Why is it correct to use these terms in the following calculation of upside/downside/expected value?
Suppose the chance of missing a meeting is 20% and there is a 25% chance the client will sign a big deal at this meeting. The deal itself is worth $1 million.
upside value = (1 - 0.2) * 0.25 * 1000000 = $200,000
if we miss the meeting there's a 95% chance the client will break relations
downside value = (1 - 0.2) * 0.95 * 0.25 * 1000000 = $47500
expected value = 200000 - 47500 = $152500
$152500 in favor of trying to make the meeting.
What would be an example that favor's skipping the meeting?
I am not sure what you mean by upside and downside in your expected value calculation, but the probability of the deal going through and the expected value of the event, $E$ can be calculated as follows.
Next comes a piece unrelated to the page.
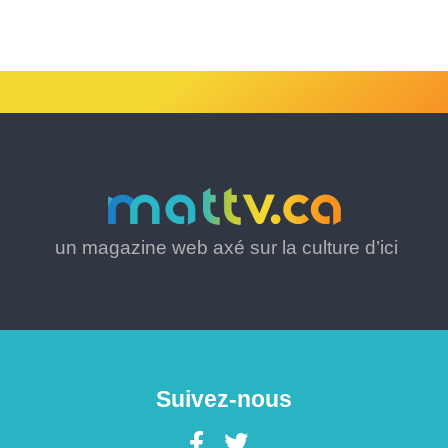
un magazine web axé sur la culture d’ici
Suivez-nous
From the law of total probability
$$P(D) = P(D|M)P(M) + P(D|\neg M)P(\neg M)$$
where $P(D)$ is the probability of making the deal and $P(M)$ is the probability of missing the meeting. The values can be calculated from the given information, so $$ P(D) = 0.05 \times 0.2 + 0.25 \times 0.8 = 0.21.$$
Now, there are 4 possible outcomes for the event $E$. The expected value is the outcome times the probability of each outcome where the outcome is gaining 1 million or gaining 0, so \begin{align} E[E] &= 1 \times P(D \cap M) + 1 \times P(D \cap \neg M) + 0 \times P(\neg D \cap M) + 0 \times P(\neg D \cap \neg M) \\ E[E] &= P(M)P(D|M) + P(D)P(\neg M| D) \\ E[E] &= 0.2 \times 0.05 + 0.21 \times (1-0.0476) = 0.21 \end{align}
where $P(\neg M| D) = 1 - P(M|D)$ and $P(M|D)$ can be calculated from Bayes' rule. So, the expected value is 0.21 million, so \$210,000.